What makes a school reformed? Over the years Christian school teachers have devoted many conferences and staff meetings to this. This is the first in a series of brief articles that will focus on the characteristics of the reformed school. Today’s article will emphasise that in the reformed school humble submissiveness to God’s Word is the first requirement, governing everything. Without it the school may as well close down but to the extent that it is faithful to God’s Word it will stand strong in the strength of the LORD and be truly reformed.
The term ‘reformed’ has that root word ‘form’, meaning to shape or mould. Hence, to re-form means to shape again. The reformation of the 16th century was a re-forming of the church so that it was shaped or moulded again in accordance with God’s Word. The same can be said of the Secession of 1834, and the Liberation of 1944. But although these are climactic moments in Church History for which we thank God, we use the term reformed to mean on-going submission to God’s Word. Reformed churches, reformed homes and reformed schools, in order to be worthy of that name, ought to be continually re-forming themselves in accordance with God’s Word. If we all submit to this in childlike simplicity we may look forward to the future with confidence, trusting in God’s blessings.
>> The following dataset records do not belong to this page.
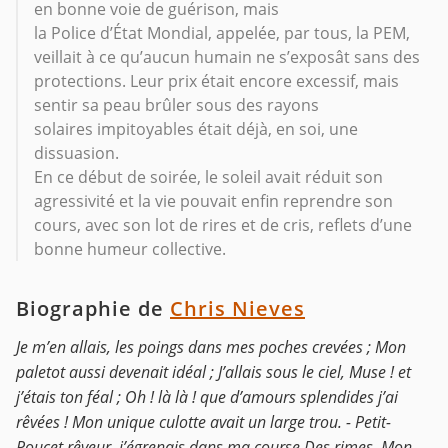
en bonne voie de guérison, mais
la Police d’État Mondial, appelée, par tous, la PEM,
veillait à ce qu’aucun humain ne s’exposât sans des
protections. Leur prix était encore excessif, mais
sentir sa peau brûler sous des rayons
solaires impitoyables était déjà, en soi, une
dissuasion.
En ce début de soirée, le soleil avait réduit son
agressivité et la vie pouvait enfin reprendre son
cours, avec son lot de rires et de cris, reflets d’une
bonne humeur collective.
Biographie de
Chris Nieves
Je m’en allais, les poings dans mes poches crevées ; Mon
paletot aussi devenait idéal ; J’allais sous le ciel, Muse ! et
j’étais ton féal ; Oh ! là là ! que d’amours splendides j’ai
rêvées ! Mon unique culotte avait un large trou. - Petit-
Poucet rêveur, j’égrenais dans ma course Des rimes. Mon...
So the central characteristic of the reformed school is that it seeks to be governed in everything, not by the sentiments of the world, not first by the dictates of the government or popular opinion, not by our natural inclinations or feelings, but by God’s Word as it is confessed in the reformed church’s creeds and confessions. The constitution of a reformed school association will say that the aim is to provide “education which conforms to God’s Word” as summarised in the Three Forms of Unity. This is the over-riding characteristic of the reformed school: it seeks to subject itself to God’s Word in everything – the relationships amongst teachers, the behaviour of students, the relationship between school and home, the school’s aims and objectives, the content of the lessons. In all things it asks itself: What does our Lord God say about this? How do we serve, honour, obey Him in this or that matter?
Therefore we need to pray fervently for our reformed schools more than ever. The teachers have a huge task. Here in Western Australia the government has, over the years, presented reports to schools—the Detman Report, the Beazley Report, the McGaw report, to name a few. Teachers studied them, picked out what they wanted, and discarded the rest. But then came the WA Curriculum Framework and, schools were told, this is mandatory; either teach it or be deregistered as school. All schools were lumped with a secular curriculum with its roots in the French revolution and which reflected post-modern thinking. Reformed teachers had to modify their own curriculum so that the teaching at school was obedient to the government but above all they had to re-form it so that what was taught was obedient to their Lord and master Jesus Christ. This placed great demands on the teachers. And now they need to do the same with the National Curriculum.
On top of that there are continuing challenges of a godless ‘political correctness’ regime changing society and finding its way into schools. Biblically based corporal punishment is no longer tolerated at schools; the government has outlawed it. There is subtle pressure to have more females in leadership positions. The language of ‘political correctness’ finds its way into government legislation which, in turn, regulates schools. For example, a recent document sent to the schools pointed out that:
The Commonwealth Acts make education discrimination on the following grounds unlawful: race, colour, descent [and then follow others with which we can agree – but then comes] sexual orientation, gender identity, intersex status …
Here we see the influence of the LGBT brigade on the government laws which work to override the Law of God. Whilst reformed schools will not have LGBT teachers, the threat is there – and further reinforces the need for reformed churches to apply the third mark of the true church in relation to these matters.
Reformed teachers have a huge task. They need to know God’s Word and the confessions thoroughly. They need the weekly preaching of God’s Word to comfort, instruct, encourage and guide them in thankful subservience to God. The determination to be governed by God’s Word, to continually submit every aspect of schooling to God’s revealed will, is to remain the primary characteristic of the Reformed school.
It’s why we set up reformed schools. We did not want our children to receive God-centred education at home and church and an ungodly, secular education at school. Rev. K. Schilder once presented a speech in support of the Christian school. He referred to laws in Leviticus about not ploughing with an ox and ass yoked together, not wearing a cloak of two types of material, not sowing two types of seed into your field, etc., and he said: through these laws Israel was continually reminded that they had their own unique identity; they were a holy nation; there was to be no unnatural compromise with the world. He added that the minds of our children are like a field and we may not sow two types of seed into it: a godly seed and an ungodly seed. If we sow a godly seed into our children at home and in church but send them to a secular school where a different seed is planted in the minds of our children we are transgressing this Scriptural principle. Of course, we could be guilty of transgressing this principle in our homes, too, if we sow two types of seed into them ourselves by permitting indiscriminate viewing of TV, movies, internet and computer games. But there is a principle here for our schools too. It is that we will not sow two types of seed into the children. No dualism for the covenant community but humble, thankful, faithful subservience to God and His Word.
It is this humble submissiveness to the Word of God that is to characterise every lesson and every relationship; indeed, all that happens at the reformed school—just as it is to characterise everything that happens at home, in church, in our work and in our leisure. It must be absorbed into the minds of the children so that the coming generations may fear and serve the LORD, their covenant God, walking with Him from day to day as he presses all history on to its great climax – the return of our Lord Jesus Christ on the clouds of heaven.